Dalam artikel yang dipublikasikan oleh Psychology Today, Gary menjelaskan ritme sirkadian merupakan jam biologis tubuh yang mengatur pola tidur, makan, hingga fungsi organ agar bekerja sesuai waktu yang tepat.

Menurut dia, tubuh manusia secara alami dirancang untuk bangun saat matahari terbit dan beristirahat sekitar tujuh jam setelah malam tiba. Jam biologis tersebut juga perlu disinkronkan setiap hari melalui paparan cahaya matahari.

Namun, gaya hidup modern membuat banyak orang terlalu lama berada di dalam ruangan, sering begadang, serta makan berlebihan pada malam hari. Kebiasaan itu dinilai dapat mengganggu kualitas tidur sekaligus kesehatan tubuh secara keseluruhan.

Penelitian terbaru juga menunjukkan tidur kurang dari enam jam atau lebih dari delapan jam per hari dapat mempercepat penuaan organ tubuh.

Kurang tidur turut dikaitkan dengan penurunan sistem imun, obesitas, diabetes, gangguan metabolisme, peradangan sendi, hingga penurunan fungsi kognitif.
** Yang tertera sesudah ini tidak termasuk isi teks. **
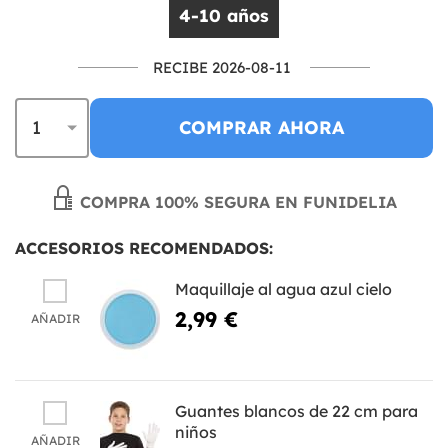
4-10 años
RECIBE 2026-08-11
COMPRAR AHORA
COMPRA 100% SEGURA EN FUNIDELIA
ACCESORIOS RECOMENDADOS:
Maquillaje al agua azul cielo
2,99 €
AÑADIR
Guantes blancos de 22 cm para
niños
AÑADIR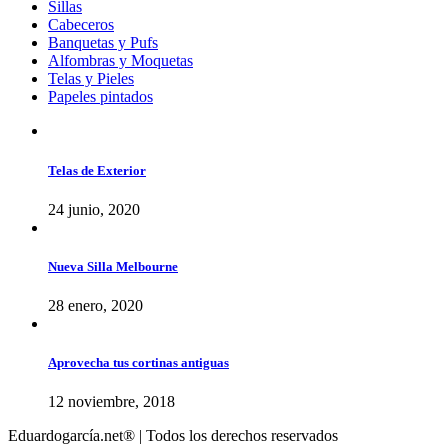
Sillas
Cabeceros
Banquetas y Pufs
Alfombras y Moquetas
Telas y Pieles
Papeles pintados
Telas de Exterior
24 junio, 2020
Nueva Silla Melbourne
28 enero, 2020
Aprovecha tus cortinas antiguas
12 noviembre, 2018
Eduardogarcía.net® | Todos los derechos reservados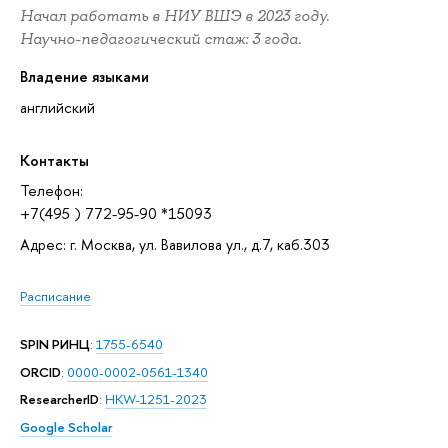
Начал работать в НИУ ВШЭ в 2023 году.
Научно-педагогический стаж: 3 года.
Владение языками
английский
Контакты
Телефон:
+7(495 ) 772-95-90 *15093
Адрес: г. Москва, ул. Вавилова ул., д.7, каб.303
Расписание
SPIN РИНЦ
:
1755-6540
ORCID
:
0000-0002-0561-1340
ResearcherID
:
HKW-1251-2023
Google Scholar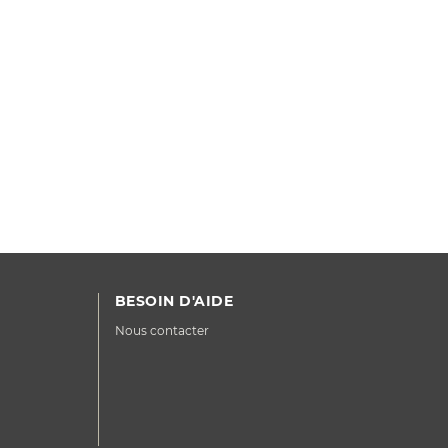
BESOIN D'AIDE
Nous contacter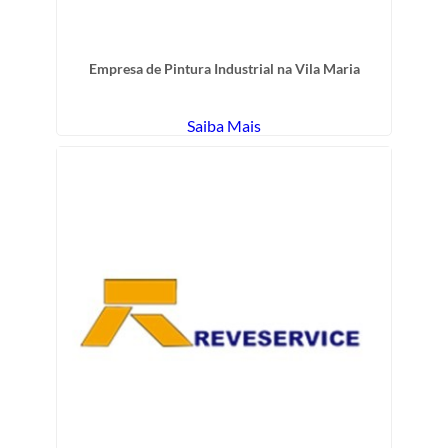
Empresa de Pintura Industrial na Vila Maria
Saiba Mais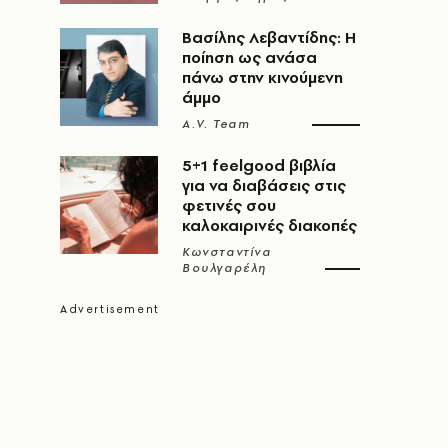
Βασίλης Λεβαντίδης: Η
ποίηση ως ανάσα
πάνω στην κινούμενη
άμμο
A.V. Team
5+1 feelgood βιβλία
για να διαβάσεις στις
φετινές σου
καλοκαιρινές διακοπές
Κωνσταντίνα
Βουλγαρέλη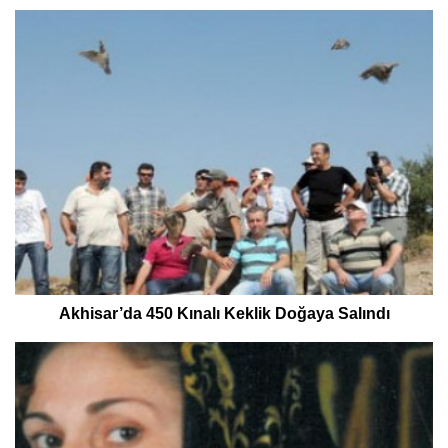
Akhisar’da 450 Kınalı Keklik Doğaya Salındı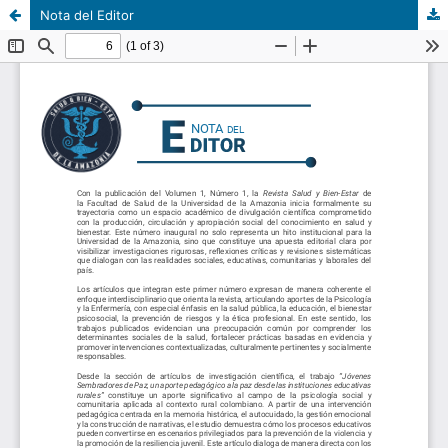
Nota del Editor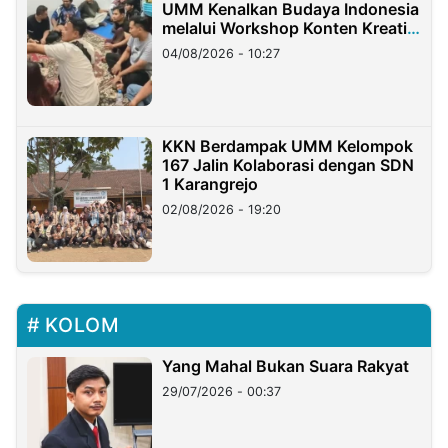
UMM Kenalkan Budaya Indonesia
melalui Workshop Konten Kreatif
di Taiwan
04/08/2026 - 10:27
KKN Berdampak UMM Kelompok
167 Jalin Kolaborasi dengan SDN
1 Karangrejo
02/08/2026 - 19:20
KOLOM
Yang Mahal Bukan Suara Rakyat
29/07/2026 - 00:37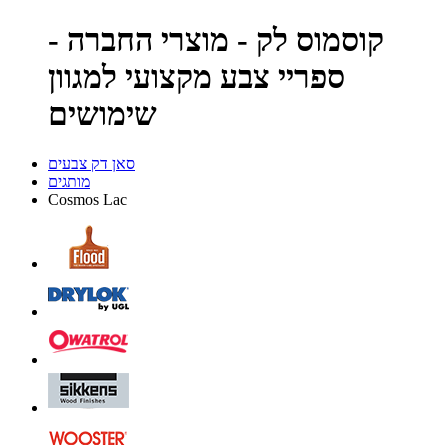
קוסמוס לק - מוצרי החברה -
ספריי צבע מקצועי למגוון
שימושים
סאן דק צבעים
מותגים
Cosmos Lac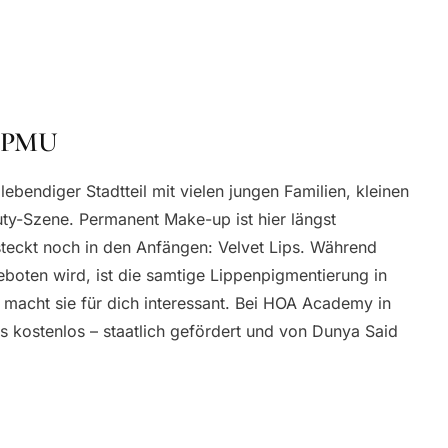
d PMU
ebendiger Stadtteil mit vielen jungen Familien, kleinen
ty-Szene. Permanent Make-up ist hier längst
eckt noch in den Anfängen: Velvet Lips. Während
oten wird, ist die samtige Lippenpigmentierung in
 macht sie für dich interessant. Bei HOA Academy in
s kostenlos – staatlich gefördert und von Dunya Said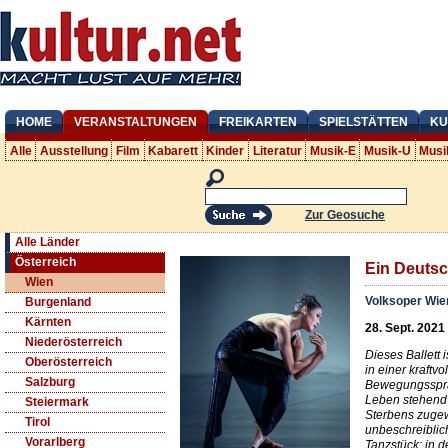
HOME
VERANSTALTUNGEN
FREIKARTEN
SPIELSTÄTTEN
KU
Alle
Ausstellung
Film
Kabarett
Kinder
Literatur
Musik-E
Musik-U
Musi
Zur Geosuche
Alle Länder
Österreich
Ein Deuts
Wien
Volksoper Wie
Burgenland
Kärnten
28. Sept. 2021
Niederösterreich
Dieses Ballett 
Oberösterreich
in einer kraftv
Salzburg
Bewegungsspra
Leben stehend 
Steiermark
Sterbens zugew
Tirol
unbeschreiblich
Vorarlberg
Tanzstück: in 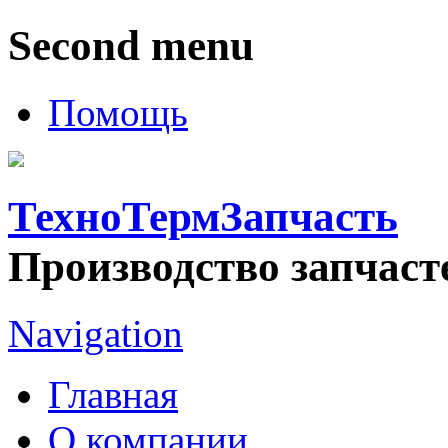
Second menu
Помощь
ТехноТермЗапчасть
Производство запчаст
Navigation
Главная
О компании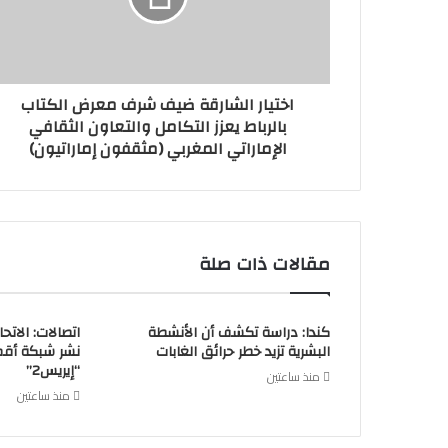
اختيار الشارقة ضيف شرف معرض الكتاب
بالرباط يعزز التكامل والتعاون الثقافي
الإماراتي المغربي (مثقفون إماراتيون)
مقالات ذات صلة
كندا: دراسة تكشف أن الأنشطة
اتصالات: الاتح
البشرية تزيد خطر حرائق الغابات
نشر شبكة أقما
“إيريس2”
منذ ساعتين
منذ ساعتين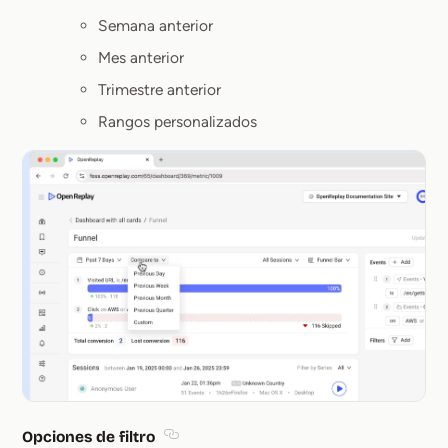
Semana anterior
Mes anterior
Trimestre anterior
Rangos personalizados
Opciones de filtro
Section titled Opciones de filtro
Gary menjelaskan cahaya terang, terutama cahaya biru di pagi hari, sangat penting untuk menjaga ritme sirkadian tetap stabil. Cahaya tersebut membantu meningkatkan kewaspadaan dan mengatur produksi hormon melatonin yang memicu rasa kantuk pada malam hari.

Sebaliknya, paparan cahaya biru dari lampu dan layar ponsel pada malam hari justru bisa menghambat produksi melatonin sehingga membuat seseorang lebih sulit tidur.

Ia menyebut kurangnya paparan cahaya siang hari dan terlalu banyak cahaya pada malam hari bahkan dapat mempersingkat harapan hidup hingga lima tahun.

Selain faktor cahaya, pola makan juga berpengaruh besar terhadap ritme sirkadian. Tubuh manusia dinilai lebih optimal memproses kalori pada pagi hingga siang hari dibanding malam.

Kebiasaan makan larut malam dapat mengganggu sistem pencernaan, meningkatkan kadar gula darah, hingga mengacaukan jam biologis organ seperti hati dan ginjal.

Pola makan tinggi gula dan lemak jenuh juga disebut dapat membuat kualitas tidur memburuk karena tubuh lebih sering berada pada fase tidur ringan dan mudah terbangun.

Sebaliknya, konsumsi buah dan sayur pada siang hari dinilai membantu meningkatkan kualitas tidur pada malam hari.

Gary menyarankan masyarakat lebih sering mendapatkan paparan cahaya alami dengan beraktivitas di luar ruangan atau duduk dekat jendela pada pagi hingga siang hari.

Selain itu, lampu sebaiknya diredupkan pada malam hari dan penggunaan televisi maupun ponsel dihentikan beberapa jam sebelum tidur agar tubuh lebih mudah beristirahat.

Ia juga mengingatkan agar kebiasaan makan malam berlebihan dan ngemil sebelum tidur mulai dikurangi demi menjaga kesehatan tubuh dan kualitas tidur yang lebih baik.